If you play faster, sustain won't matter as much.


----------



## Metal Ken (Sep 19, 2007)

OzzyC said:


> If you play faster, sustain won't matter as much.



I dunno man, the speed thing isnt an issue ;p


----------



## OzzyC (Sep 19, 2007)

Metal Ken said:


> I dunno man, the speed thing isnt an issue ;p



So, do you just suck at playing with nutsacks, or is it just this one that's giving you trouble?


----------



## Metal Ken (Sep 19, 2007)

I dunno. Maybe shawn f. and stitch can chime in? they seem to be experts there.


----------



## OzzyC (Sep 19, 2007)

Well, Stitch is asleep, and I'm sure ShawnF wouldn't want to wake him over such a trivial matter.


----------



## cadenhead (Sep 19, 2007)

8string said:


> I use a set of .0014 - .080 but I tune down to F#....



That's what I'm talking about. 

Except I use 11-85 and tune to G. 

Which is why I don't string the ball end at the headstock. The tapered part on the 85 barely fits in the hole as it is.

 Maybe it's time to put a bass tuner on there so I can be cool like you guys.


----------



## Metal Ken (Sep 19, 2007)

I'd probably use an 80 or 85 if i tuned that low, but personally, i dont like tuning below A.


----------



## TomAwesome (Sep 19, 2007)

We've got people using some huge strings here! I use a 10-59 set for drop Ab, and for B standard on a 25.5" scale, I absolutely love the feel of a 9-52 set 

I'm using an 80 right now for low Eb on a 30" scale, but next time I get strings, I'm even cutting that back to somewhere between 70 and 74.


----------



## cadenhead (Sep 19, 2007)

Metal Ken said:


> I'd probably use an 80 or 85 if i tuned that low, but personally, i dont like tuning below A.



True, but it's tuned G D A D G B e just because I'm lazy. That tuning does make for some cool chords though.

Idealy, I'd like a lighter top, like 9's, but that gets spendy and I don't change my strings often enough to justify getting bulk strings.

On my EX365, though, I use 9-58's and those rules ass.


----------



## Ancestor (Sep 19, 2007)

Metal Ken said:


> I dunno man, the speed thing isnt an issue ;p



No, it isn't. You're already ridiculously fast.

I like the heavy strings. They seem to intonate better, although I only use a 60. Just seems like the heavier a person can stand having their string gauges, the better it sounds.

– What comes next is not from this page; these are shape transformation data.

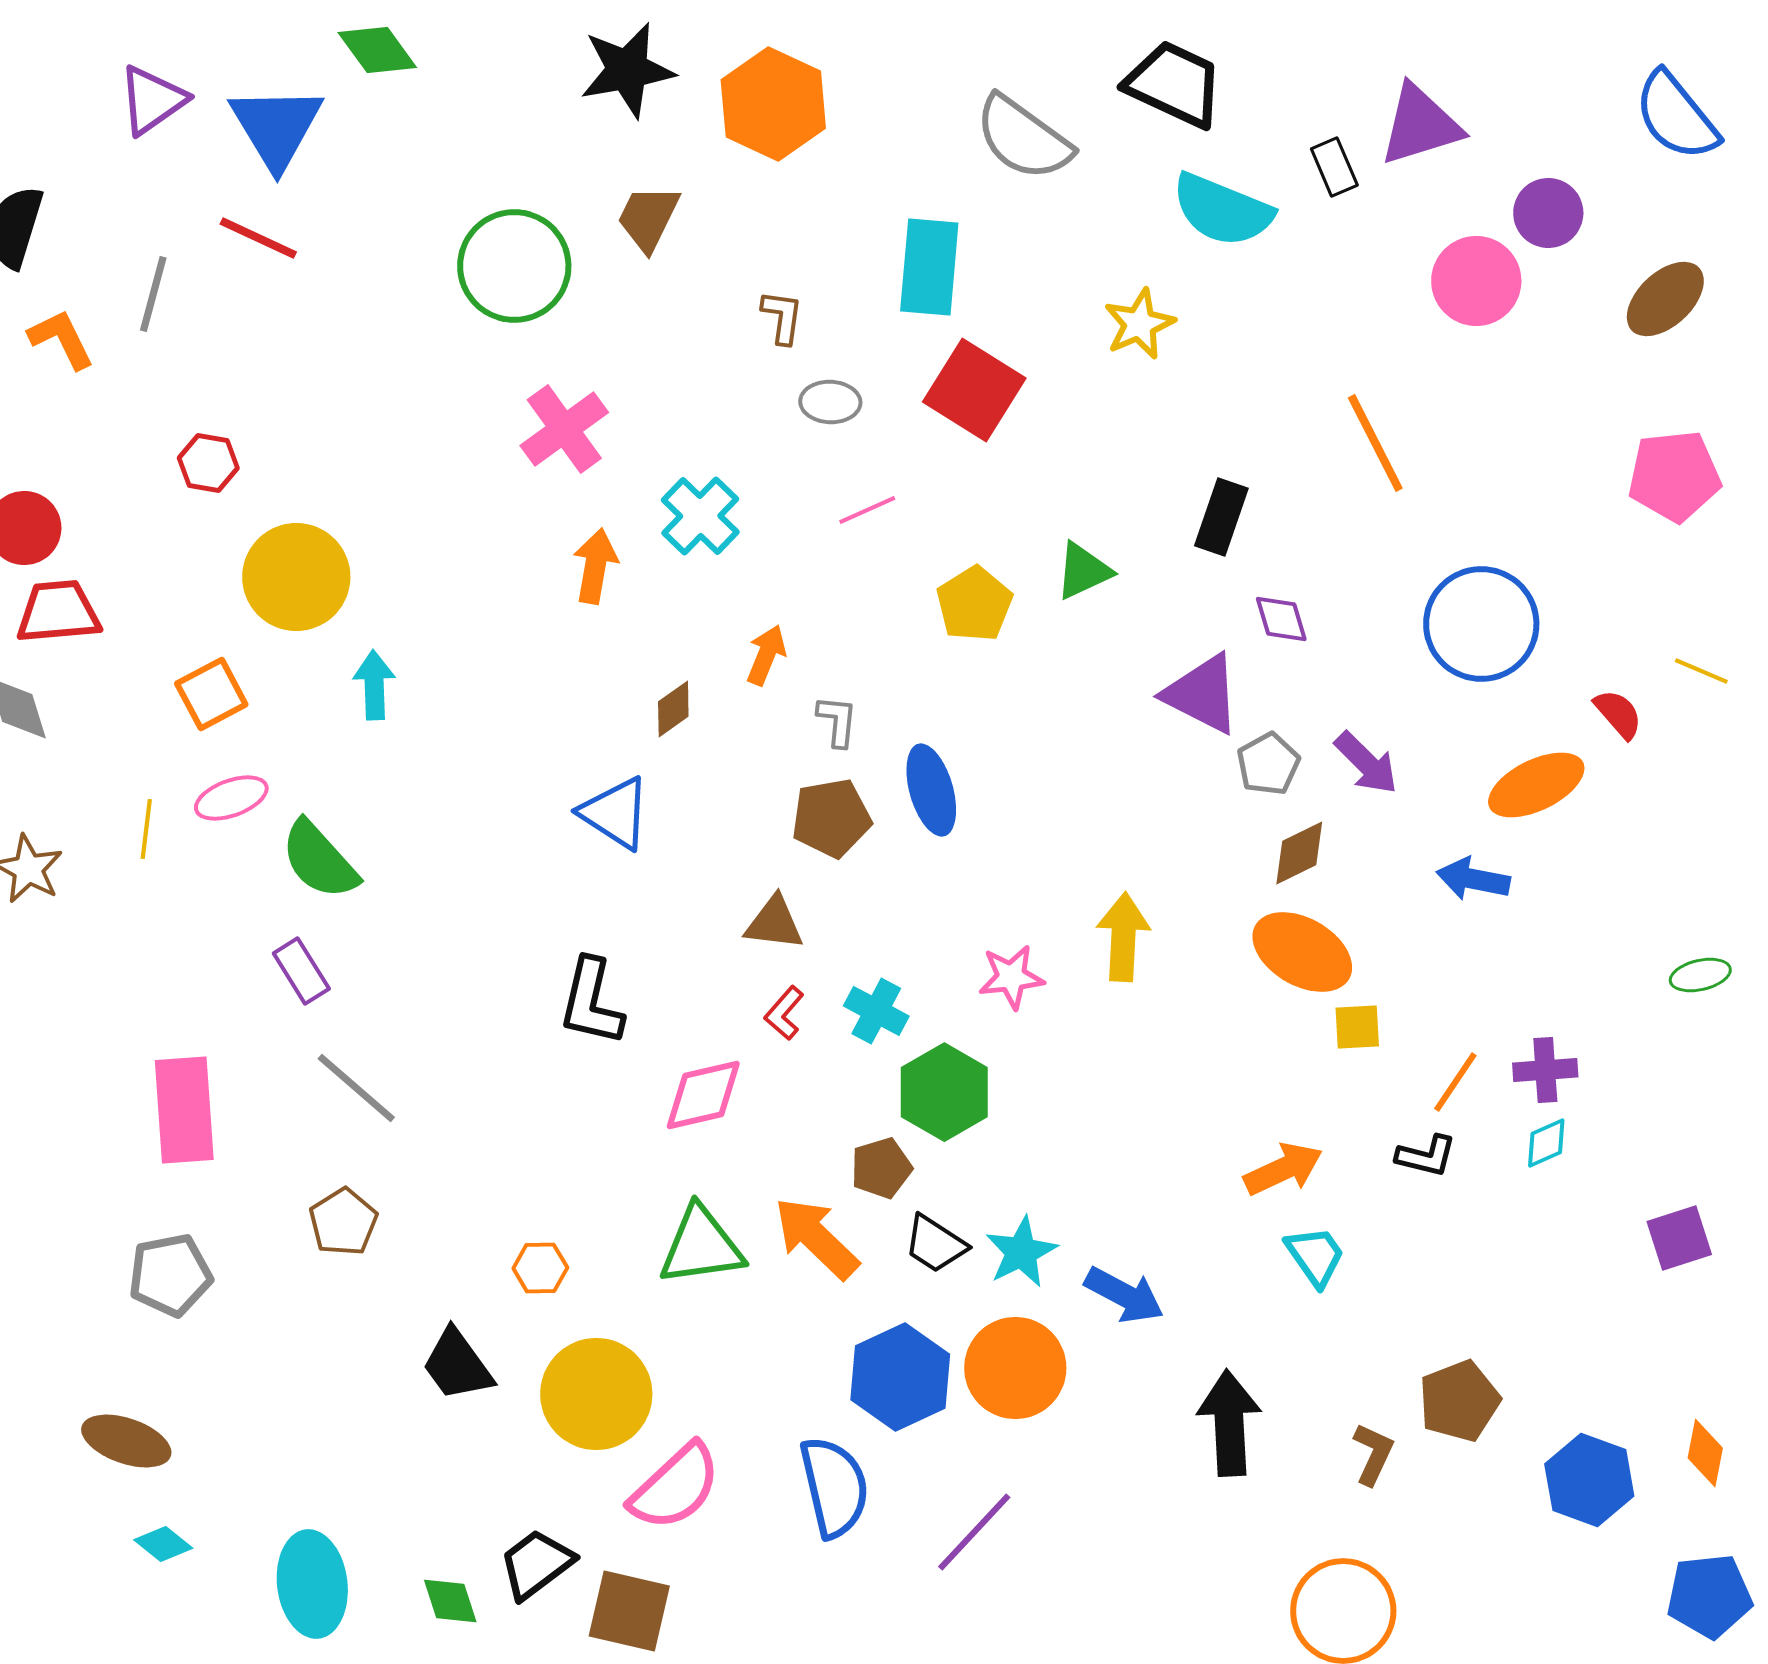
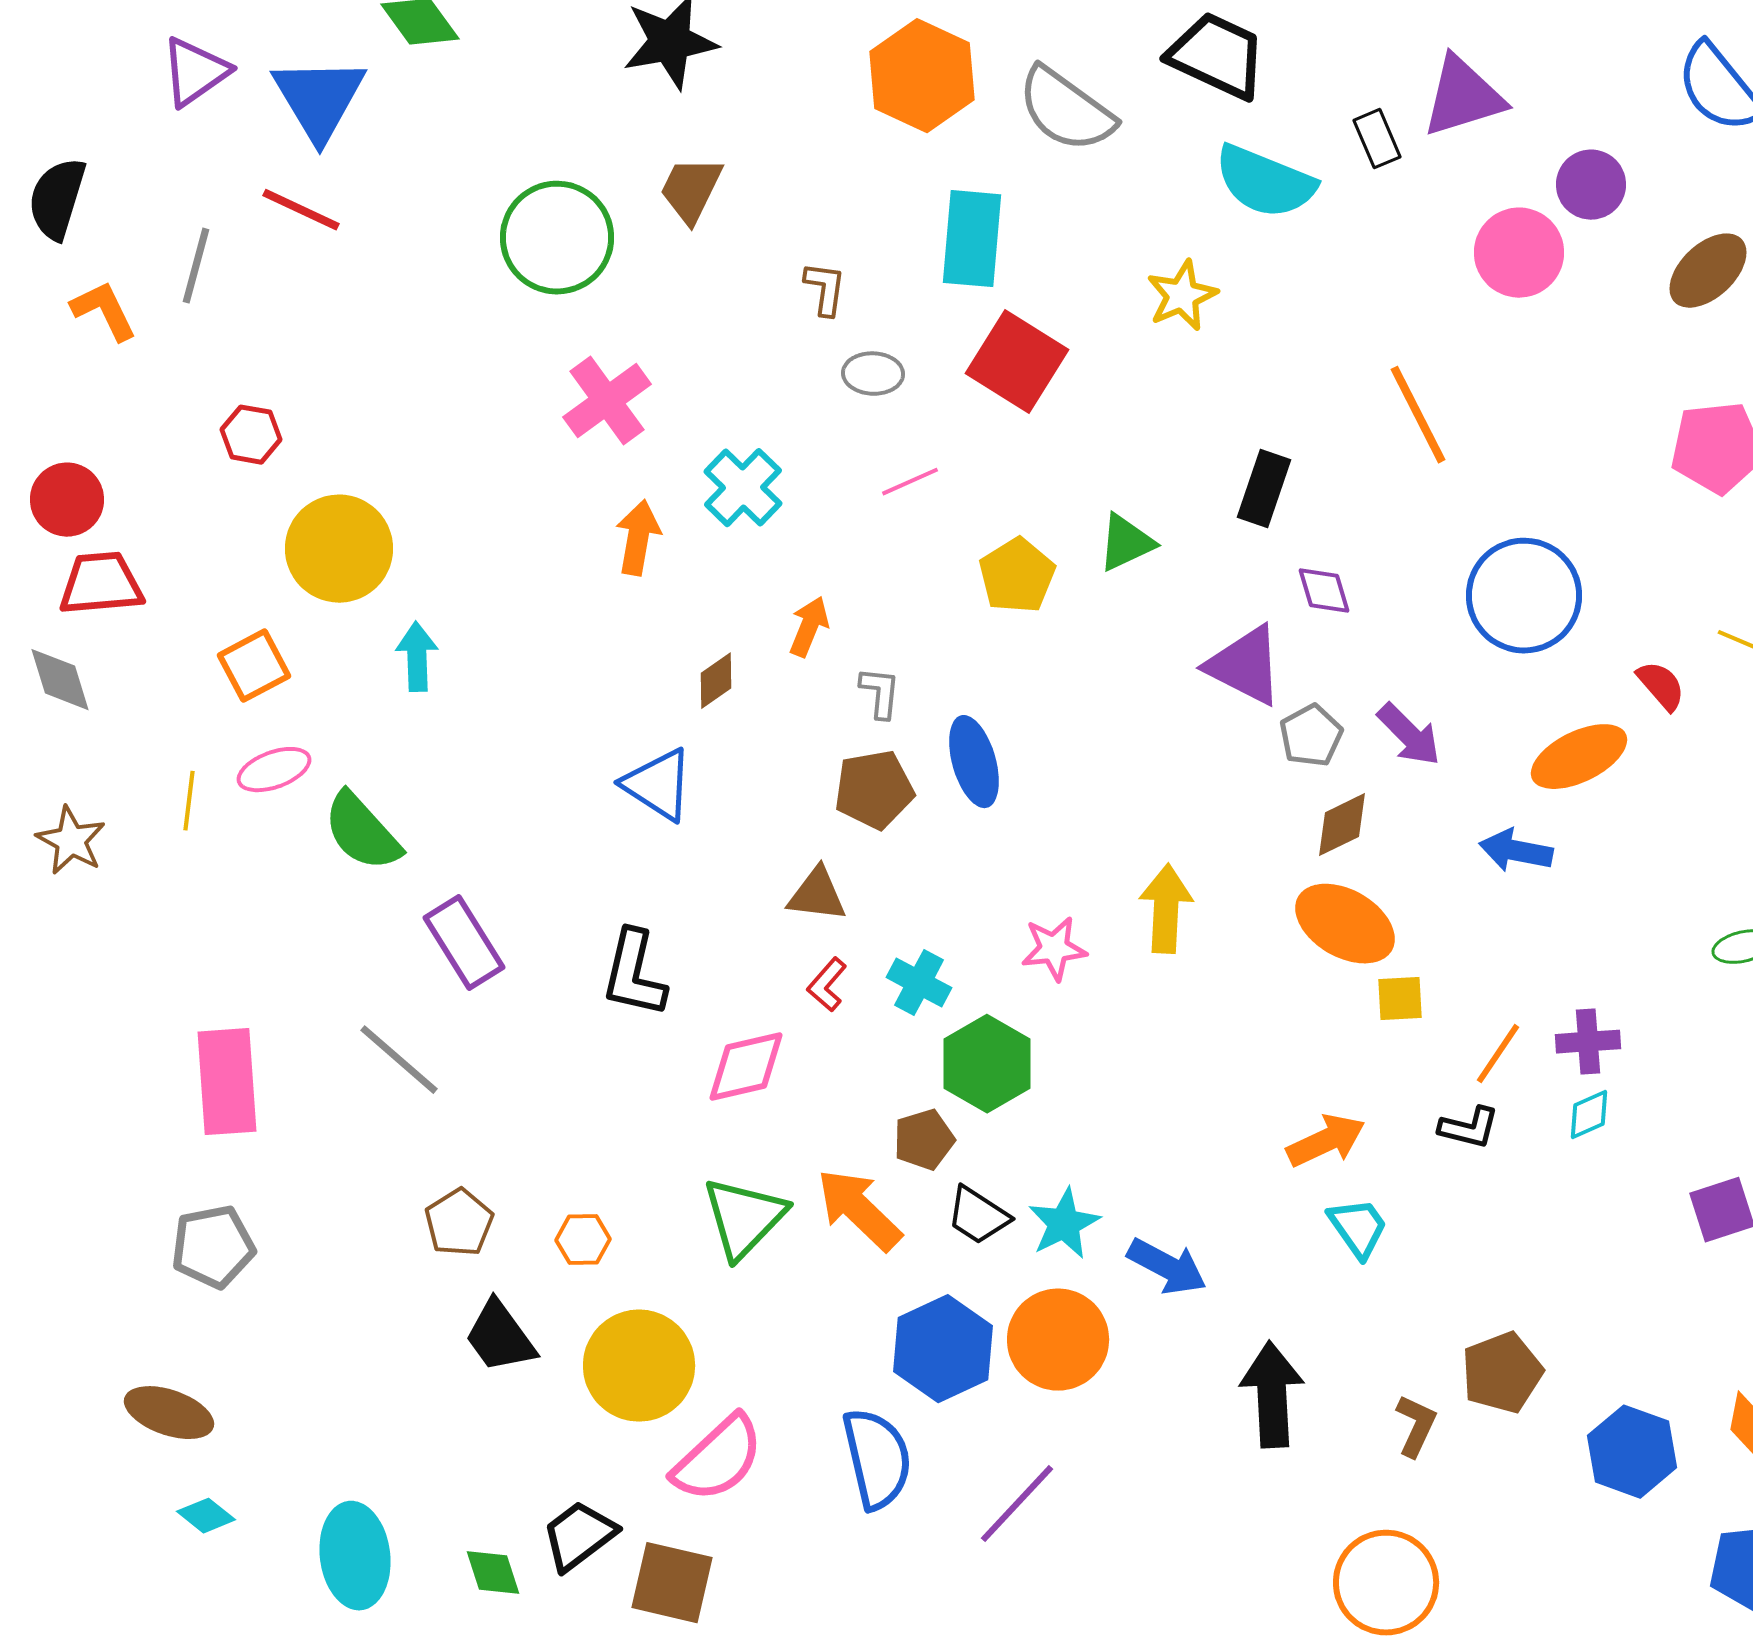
orange hexagon: (773, 104) -> (922, 76), moved
purple rectangle: (301, 971) -> (464, 943), moved, size x1.4
brown pentagon: (343, 1222) -> (459, 1223), moved
green triangle: (701, 1246) -> (744, 1218), turned -38

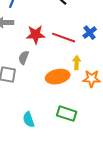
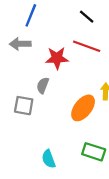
red line: (64, 38) -> (87, 46), moved
orange ellipse: (58, 77) -> (83, 108), turned -40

Still I hear guys with light gauge sets that sound great, too.  I guess it's whatever works best for the individual.  <<< non sequitur emoticon


----------



## cadenhead (Sep 19, 2007)

Ancestor said:


> No, it isn't. You're already ridiculously fast.
> 
> I like the heavy strings. They seem to intonate better, although I only use a 60. Just seems like the heavier a person can stand having their string gauges, the better it sounds.
> 
> Still I hear guys with light gauge sets that sound great, too.  I guess it's whatever works best for the individual.  <<< non sequitur emoticon



I was thinking about putting a lighter set on my DR7 just to see how it sounded with the same tuneing. Though, I don't think I will be able to use my brass pick (I have a heavy picking hand). I think I'll buy some Dunlop Gator's again.


----------



## Ancestor (Sep 19, 2007)

cadenhead said:


> I was thinking about putting a lighter set on my DR7 just to see how it sounded with the same tuneing. Though, I don't think I will be able to use my brass pick (I have a heavy picking hand). I think I'll buy some Dunlop Gator's again.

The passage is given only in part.